[[ Task material, beginning ]]
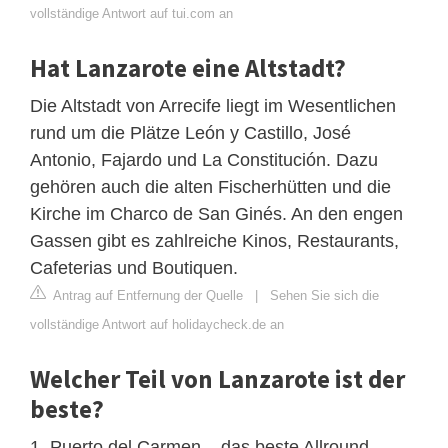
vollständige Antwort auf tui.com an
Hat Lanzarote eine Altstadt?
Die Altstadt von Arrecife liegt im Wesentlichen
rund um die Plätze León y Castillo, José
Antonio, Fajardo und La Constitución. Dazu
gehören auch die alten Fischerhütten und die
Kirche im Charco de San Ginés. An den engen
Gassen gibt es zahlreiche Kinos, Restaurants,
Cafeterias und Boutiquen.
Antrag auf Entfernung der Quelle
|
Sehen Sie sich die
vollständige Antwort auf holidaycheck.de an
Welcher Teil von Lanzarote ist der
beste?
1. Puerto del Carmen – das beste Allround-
[[ Task material, end ]]
[[ Task material, beginning ]]
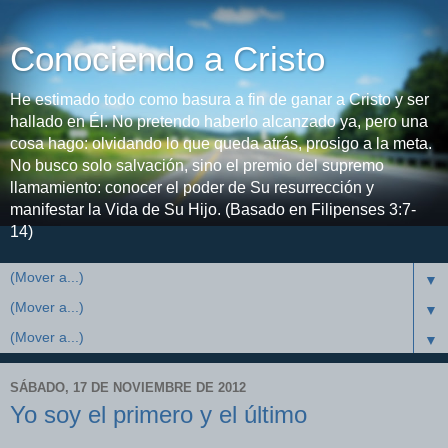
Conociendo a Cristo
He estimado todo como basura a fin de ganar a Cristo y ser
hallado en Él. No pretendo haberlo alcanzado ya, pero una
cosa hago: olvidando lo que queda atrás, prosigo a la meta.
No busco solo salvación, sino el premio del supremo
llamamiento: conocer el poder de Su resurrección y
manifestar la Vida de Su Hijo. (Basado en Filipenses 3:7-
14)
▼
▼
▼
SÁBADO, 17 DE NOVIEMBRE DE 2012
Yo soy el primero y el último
[[ Task material, end ]]
[[ Task material, beginning ]]
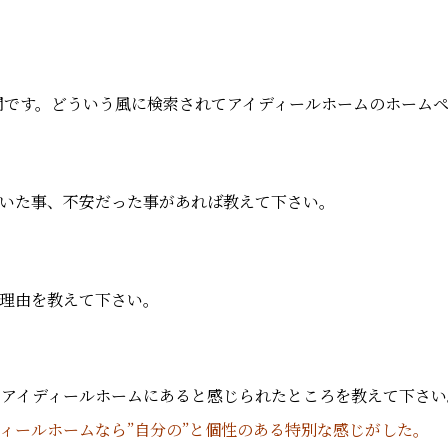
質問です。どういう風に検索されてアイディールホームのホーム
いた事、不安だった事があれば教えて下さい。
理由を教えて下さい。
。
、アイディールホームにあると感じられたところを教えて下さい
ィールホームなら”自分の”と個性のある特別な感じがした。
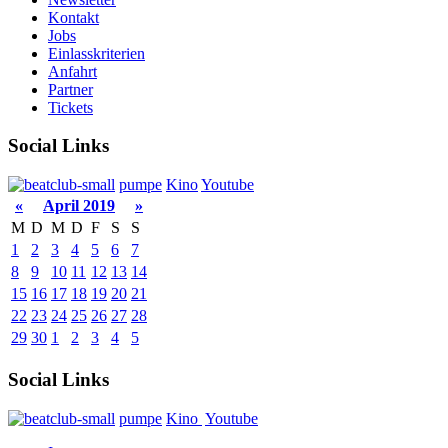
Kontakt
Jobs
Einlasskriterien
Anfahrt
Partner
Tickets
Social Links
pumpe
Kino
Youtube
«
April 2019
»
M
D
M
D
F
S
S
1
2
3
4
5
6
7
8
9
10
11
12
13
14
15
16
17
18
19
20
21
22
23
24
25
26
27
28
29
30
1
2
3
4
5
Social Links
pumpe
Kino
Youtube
[[ Task material, end ]]
§ What you need to do: Reproduce exactly the stretch of the material above that starts at the line with "vollständige Antwort auf tui.com an" and ends at the line with "vollständige Antwort auf holidaycheck.de an", both included, and nothing else.

§ Written response:
vollständige Antwort auf tui.com an
Hat Lanzarote eine Altstadt?
Die Altstadt von Arrecife liegt im Wesentlichen
rund um die Plätze León y Castillo, José
Antonio, Fajardo und La Constitución. Dazu
gehören auch die alten Fischerhütten und die
Kirche im Charco de San Ginés. An den engen
Gassen gibt es zahlreiche Kinos, Restaurants,
Cafeterias und Boutiquen.
Antrag auf Entfernung der Quelle
|
Sehen Sie sich die
vollständige Antwort auf holidaycheck.de an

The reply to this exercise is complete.